Vocabulary Assessments

I continue to wrestle with a surprisingly complex question: how to assess my Latin students’ knowledge of vocabulary? Vocabulary is one of the building blocks of Latin that really helps students understand the language. If they do not know the vocabulary, they are not going to understand a sentence—no matter how good their morphology knowledge is.  So it makes sense to actually test the vocabulary to encourage students to learn it.

I have tried many methods of testing vocabulary. First, I tested students outside of class through an online quiz on the BlackBoard learning system. I used a multiple choice format so that a computer could grade it, and so that the students were given prompts (rather than choosing from the billions of words in the English language). However, students did not consistently do these quizzes and they were not effective tools to encourage students’ acquisition of vocabulary. The effectiveness of the quizzes was diminished because I had not yet learned the importance of fully integrating everything that I did online and in class into the students’ learning experience.

Next, I started quizzing the vocabulary as part of my morphology quizzes for each chapter. I figured the morphology quizzes were largely memorization so the additional memorization was not too much to ask. On the quizzes, the morphology was based entirely on the student’s memory and the vocabulary was matching. This worked for most students, but it did not help the students who were struggling with vocabulary. Since this method left that bottom group of students behind, I knew my assessment method had to change.

I also hesitated about what matching and multiple choice students taught the students. Even though I was attempting to be nice by giving them prompts, the assessment format encouraged students to believe that each Latin word had one or two English equivalents. As in, imperium equals “command,” but we know that imperium could also refer to the empire itself, the right of a commander to lead an army, and/or the commander’s right to decide about life and death for people in his province or army. All these meanings are lost on a matching or multiple choice vocabulary quiz, depending on how many definitions are given and how many definitions the student reads while matching terms.

Therefore, now, on the assessments, I give a Latin word’s dictionary entry and I ask students to provide all the translations provided by the textbook. This presents some difficulties for grading. For me: if everything from the textbook is present, the student earns full credit. If only part of the entry from the textbook is present or if some of the student’s answer is wrong, the student earns 1/2 credit. If the answer is all wrong or missing, the student earns zero points for that word. Even though this puts a lot of pressure on the students to memorize a lot for each word, I hope that it encourages students to understand that words have multiple shades of meaning.

Of course, there are other methods of testing or teaching vocabulary. In English classes in middle school, we had vocabulary quizzes that had multiple sections: spelling, multiple choice, synonyms, antonyms, and using it in a sentence.
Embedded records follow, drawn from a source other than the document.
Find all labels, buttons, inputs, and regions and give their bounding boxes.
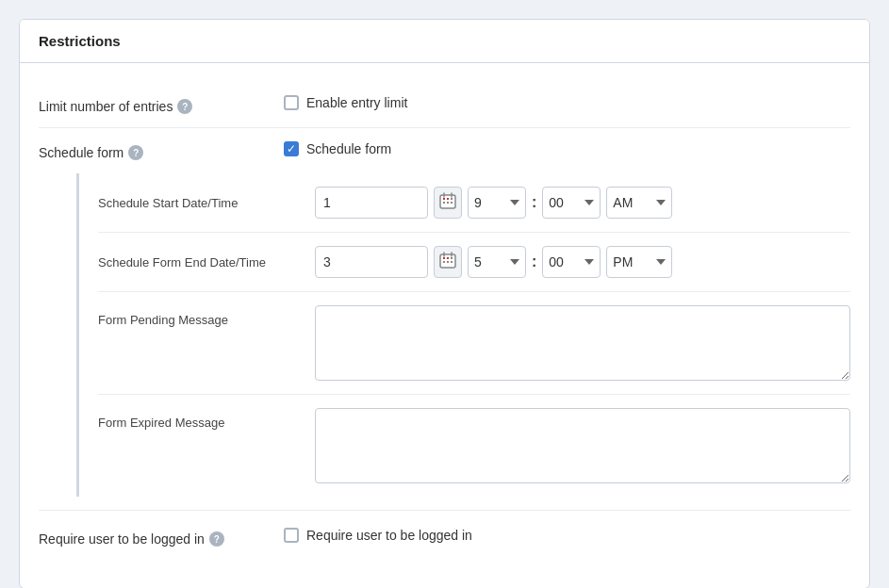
schedule-end-min-select[interactable]: 00051015 20253035 40455055	[542, 246, 601, 278]
schedule-start-hour-select[interactable]: 1234 5678 9101112	[468, 187, 526, 219]
require-login-checkbox[interactable]	[284, 528, 299, 543]
svg-rect-12	[451, 257, 453, 259]
svg-rect-2	[447, 198, 449, 200]
schedule-start-calendar-button[interactable]	[434, 187, 462, 219]
require-login-text: Require user to be logged in	[39, 531, 205, 547]
schedule-end-row: Schedule Form End Date/Time	[98, 233, 850, 292]
restrictions-panel: Restrictions Limit number of entries ? E…	[19, 19, 870, 588]
schedule-end-control: 1234 5678 9101112 : 00051015 20253035 40…	[315, 246, 850, 278]
schedule-start-date-input[interactable]	[315, 187, 428, 219]
schedule-form-row: Schedule form ? ✓ Schedule form	[39, 128, 850, 511]
schedule-form-control: ✓ Schedule form	[284, 141, 850, 156]
schedule-content: Schedule Start Date/Time	[79, 173, 850, 497]
pending-message-row: Form Pending Message	[98, 292, 850, 395]
colon-2: :	[532, 253, 536, 270]
limit-entries-control: Enable entry limit	[284, 95, 850, 110]
require-login-label: Require user to be logged in ?	[39, 528, 284, 547]
enable-entry-limit-checkbox[interactable]	[284, 95, 299, 110]
expired-message-row: Form Expired Message	[98, 395, 850, 497]
schedule-start-control: 1234 5678 9101112 : 00051015 20253035 40…	[315, 187, 850, 219]
schedule-form-help-icon[interactable]: ?	[128, 145, 143, 160]
calendar-icon	[439, 192, 456, 213]
require-login-row: Require user to be logged in ? Require u…	[39, 514, 850, 560]
limit-entries-label: Limit number of entries ?	[39, 95, 284, 114]
expired-message-control	[315, 408, 850, 483]
schedule-end-hour-select[interactable]: 1234 5678 9101112	[468, 246, 526, 278]
schedule-end-date-input[interactable]	[315, 246, 428, 278]
svg-rect-1	[443, 198, 445, 200]
schedule-form-checkmark: ✓	[287, 143, 296, 155]
enable-entry-limit-label: Enable entry limit	[306, 95, 407, 110]
pending-message-control	[315, 305, 850, 381]
expired-message-label: Form Expired Message	[98, 408, 315, 430]
schedule-form-checkbox-label: Schedule form	[306, 141, 391, 156]
enable-entry-limit-checkbox-wrapper[interactable]: Enable entry limit	[284, 95, 407, 110]
svg-rect-14	[447, 261, 449, 263]
limit-entries-row: Limit number of entries ? Enable entry l…	[39, 82, 850, 128]
schedule-form-checkbox[interactable]: ✓	[284, 141, 299, 156]
panel-title: Restrictions	[20, 20, 869, 63]
schedule-start-row: Schedule Start Date/Time	[98, 173, 850, 233]
schedule-end-ampm-select[interactable]: AMPM	[606, 246, 672, 278]
schedule-start-label: Schedule Start Date/Time	[98, 196, 315, 210]
svg-rect-13	[443, 261, 445, 263]
limit-entries-text: Limit number of entries	[39, 99, 173, 114]
svg-rect-4	[443, 202, 445, 204]
require-login-checkbox-label: Require user to be logged in	[306, 528, 472, 543]
expired-message-textarea[interactable]	[315, 408, 850, 483]
schedule-start-min-select[interactable]: 00051015 20253035 40455055	[542, 187, 601, 219]
svg-rect-5	[447, 202, 449, 204]
svg-rect-10	[443, 257, 445, 259]
require-login-control: Require user to be logged in	[284, 528, 850, 543]
calendar-end-icon	[439, 252, 456, 272]
schedule-end-label: Schedule Form End Date/Time	[98, 255, 315, 270]
schedule-form-text: Schedule form	[39, 145, 123, 160]
svg-rect-11	[447, 257, 449, 259]
schedule-end-calendar-button[interactable]	[434, 246, 462, 278]
pending-message-textarea[interactable]	[315, 305, 850, 381]
svg-rect-15	[451, 261, 453, 263]
schedule-start-ampm-select[interactable]: AMPM	[606, 187, 672, 219]
panel-body: Limit number of entries ? Enable entry l…	[20, 63, 869, 588]
schedule-sub-section: Schedule Start Date/Time	[39, 173, 850, 510]
svg-rect-3	[451, 198, 453, 200]
pending-message-label: Form Pending Message	[98, 305, 315, 327]
schedule-form-label: Schedule form ?	[39, 141, 284, 160]
limit-entries-help-icon[interactable]: ?	[177, 99, 192, 114]
svg-rect-6	[451, 202, 453, 204]
require-login-checkbox-wrapper[interactable]: Require user to be logged in	[284, 528, 472, 543]
require-login-help-icon[interactable]: ?	[209, 531, 224, 547]
schedule-form-checkbox-wrapper[interactable]: ✓ Schedule form	[284, 141, 391, 156]
colon-1: :	[532, 194, 536, 211]
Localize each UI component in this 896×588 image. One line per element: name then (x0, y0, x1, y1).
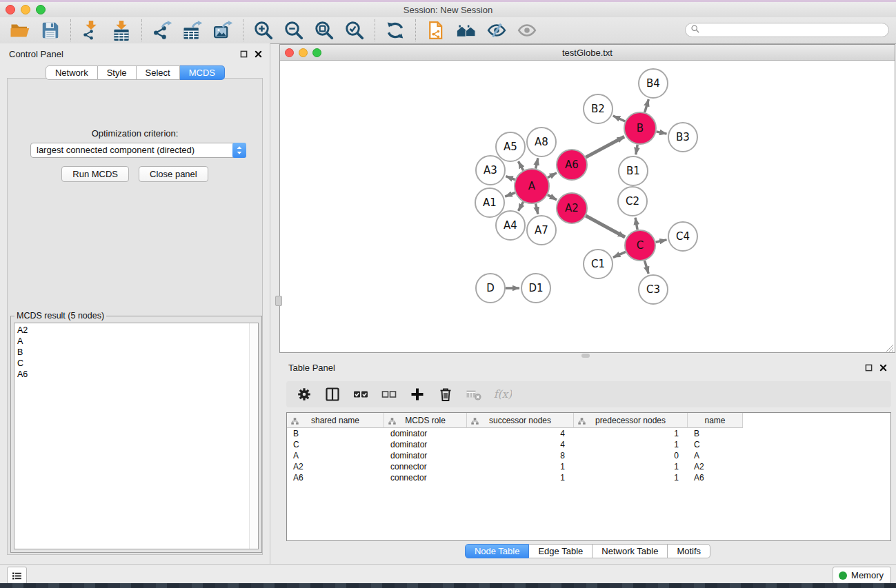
search-input[interactable] (700, 24, 888, 36)
node-C4[interactable]: C4 (668, 222, 697, 251)
edge-A2-C[interactable] (586, 216, 625, 237)
node-B4[interactable]: B4 (639, 69, 668, 98)
node-A3[interactable]: A3 (476, 156, 505, 185)
edge-A-A4[interactable] (519, 202, 524, 211)
node-A6[interactable]: A6 (557, 150, 587, 180)
edge-A-A8[interactable] (536, 158, 538, 168)
deselect-all-icon[interactable] (379, 385, 399, 404)
edge-B-B4[interactable] (645, 99, 649, 112)
list-scrollbar[interactable] (249, 323, 258, 549)
edge-A6-B[interactable] (586, 136, 624, 157)
float-panel-icon[interactable] (239, 50, 248, 59)
refresh-icon[interactable] (384, 19, 407, 41)
delete-column-icon[interactable] (436, 385, 455, 404)
horizontal-splitter-handle[interactable] (581, 354, 590, 358)
panel-splitter-handle[interactable] (275, 296, 282, 306)
edge-A-A3[interactable] (506, 176, 515, 180)
table-row[interactable]: A6connector11A6 (287, 472, 890, 483)
column-layout-icon[interactable] (323, 385, 342, 404)
edge-C-C4[interactable] (656, 240, 667, 242)
import-table-icon[interactable] (110, 19, 133, 41)
edge-A-A5[interactable] (519, 161, 524, 170)
minimize-window-button[interactable] (21, 5, 30, 14)
edge-A-A6[interactable] (548, 173, 557, 178)
add-column-icon[interactable] (408, 385, 427, 404)
edge-B-B1[interactable] (636, 145, 637, 155)
node-B[interactable]: B (624, 112, 656, 144)
tab-network[interactable]: Network (46, 65, 98, 80)
new-network-file-icon[interactable] (424, 19, 448, 41)
tab-network-table[interactable]: Network Table (593, 544, 668, 558)
open-session-icon[interactable] (8, 19, 32, 41)
column-header-MCDS-role[interactable]: MCDS role (384, 413, 467, 428)
node-D[interactable]: D (476, 274, 505, 303)
float-panel-icon[interactable] (864, 363, 873, 372)
select-all-icon[interactable] (351, 385, 370, 404)
resize-grip[interactable] (885, 343, 894, 352)
optimization-criterion-select[interactable]: largest connected component (directed) (30, 143, 246, 158)
network-zoom-button[interactable] (312, 48, 321, 57)
table-row[interactable]: Bdominator41B (287, 428, 890, 439)
show-all-networks-icon[interactable] (455, 19, 478, 41)
node-C3[interactable]: C3 (639, 275, 668, 304)
tab-mcds[interactable]: MCDS (180, 65, 225, 80)
node-A5[interactable]: A5 (496, 132, 525, 161)
network-close-button[interactable] (285, 48, 294, 57)
search-box[interactable] (685, 23, 889, 37)
edge-B-B2[interactable] (613, 116, 625, 121)
settings-gear-icon[interactable] (295, 385, 314, 404)
node-A1[interactable]: A1 (475, 188, 504, 217)
node-A7[interactable]: A7 (527, 216, 556, 245)
edge-A-A7[interactable] (536, 203, 538, 214)
tab-node-table[interactable]: Node Table (465, 544, 530, 558)
table-row[interactable]: Cdominator41C (287, 439, 890, 450)
zoom-window-button[interactable] (36, 5, 46, 14)
node-A8[interactable]: A8 (527, 128, 556, 156)
node-D1[interactable]: D1 (521, 274, 550, 303)
node-C1[interactable]: C1 (584, 250, 613, 278)
close-panel-button[interactable]: Close panel (139, 166, 208, 182)
export-network-icon[interactable] (150, 19, 174, 41)
network-canvas[interactable]: AA6A2BCA1A3A4A5A7A8B1B2B3B4C1C2C3C4DD1 (280, 61, 895, 352)
node-B1[interactable]: B1 (619, 156, 648, 185)
export-image-icon[interactable] (211, 19, 235, 41)
task-history-button[interactable] (7, 567, 27, 585)
zoom-out-icon[interactable] (282, 19, 306, 41)
close-window-button[interactable] (6, 5, 15, 14)
close-panel-icon[interactable] (254, 50, 263, 59)
zoom-in-icon[interactable] (252, 19, 275, 41)
edge-C-C1[interactable] (613, 252, 626, 257)
mcds-result-item[interactable]: A2 (17, 325, 248, 336)
edge-B-B3[interactable] (657, 132, 667, 134)
edge-C-C3[interactable] (645, 261, 649, 274)
mcds-result-item[interactable]: A (17, 336, 248, 347)
column-header-shared-name[interactable]: shared name (287, 413, 384, 428)
node-A4[interactable]: A4 (496, 211, 525, 240)
column-header-predecessor-nodes[interactable]: predecessor nodes (574, 413, 688, 428)
edge-A-A2[interactable] (548, 195, 557, 200)
mcds-result-item[interactable]: C (17, 358, 248, 369)
import-network-icon[interactable] (79, 19, 103, 41)
hide-panel-icon[interactable] (485, 19, 508, 41)
zoom-selected-icon[interactable] (343, 19, 366, 41)
show-panel-icon[interactable] (515, 19, 539, 41)
network-minimize-button[interactable] (299, 48, 308, 57)
node-B3[interactable]: B3 (668, 123, 697, 152)
memory-button[interactable]: Memory (833, 567, 891, 584)
mcds-result-item[interactable]: A6 (17, 369, 248, 380)
node-A2[interactable]: A2 (557, 193, 587, 223)
edge-C-C2[interactable] (635, 218, 637, 230)
node-C[interactable]: C (625, 230, 655, 261)
zoom-fit-icon[interactable] (312, 19, 336, 41)
mcds-result-item[interactable]: B (17, 347, 248, 358)
table-row[interactable]: Adominator80A (287, 450, 890, 461)
column-header-name[interactable]: name (688, 413, 743, 428)
column-header-successor-nodes[interactable]: successor nodes (467, 413, 574, 428)
tab-motifs[interactable]: Motifs (668, 544, 710, 558)
mcds-result-list[interactable]: A2ABCA6 (14, 323, 259, 549)
export-table-icon[interactable] (181, 19, 204, 41)
save-session-icon[interactable] (39, 19, 62, 41)
tab-edge-table[interactable]: Edge Table (529, 544, 593, 558)
node-A[interactable]: A (515, 169, 549, 203)
node-B2[interactable]: B2 (584, 94, 613, 123)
Some of these practices could be easily adopted. Spelling is useful so that students could learn the difference between the similar looking words habere, “to have,” and habitare, “to inhabit.” The synonyms and antonyms help people choose words that they are more familiar with, and help build vocabulary through association. Finally, fill in the blank questions can be difficult in Latin unless sufficient prompts are given to clarify in what case a word must be.

Derivatives also help students get the sense of the Latin word. This is a huge value to teaching Latin, as some students and teachers believe. Derivatives, though, dangerously encourage students to translate a Latin word with a derivative that they may not actually understand in English. Personally, if a student does not know a word in Latin, I like to suggest derivatives in order to guide them to the Latin word’s meaning.

Additionally, one of my colleagues assessed his students’ knowledge of verbs by giving them only one principal part or the verb’s meaning. The students then needed to supply the rest of the principal parts and the verbs’ meaning. Without proper warning, this method may result in very low grades, but it does encourage students to memorize all forms of the verb—a very useful practice to encourage.

What method have you all found particularly useful for assessing vocabulary?

Teaching Vocabulary

No matter how the vocabulary is assessed, it must also be taught well. Thankfully, textbooks are great at using new vocabulary for each chapter in the exercises associated with that chapter. This helps students practice new material, but it also forces students to remember a lot of new things (vocabulary in addition to grammar and/or morphology) at once instead of letting them gradually extend their comfort zones instead of leaping to extending their comfort zone. 

We also need to be aware of how students learn. They may not have experience memorizing and/or learning vocabulary, so we need to make sure that they are making and using flashcards to review vocabulary. When they use the flashcards, students should use them in a logical way. I encourage my students to go from the Latin side of the flashcard to the English side because that’s the most typical use of the Latin language: reading Latin to create an English equivalent.  The students should also be encouraged to practice the vocabulary in ways they are most comfortable with. Sometimes flashcards don’t work or everyone, so there are other online tools, such as those for Wheelock’s Latin on quia.com (here and here).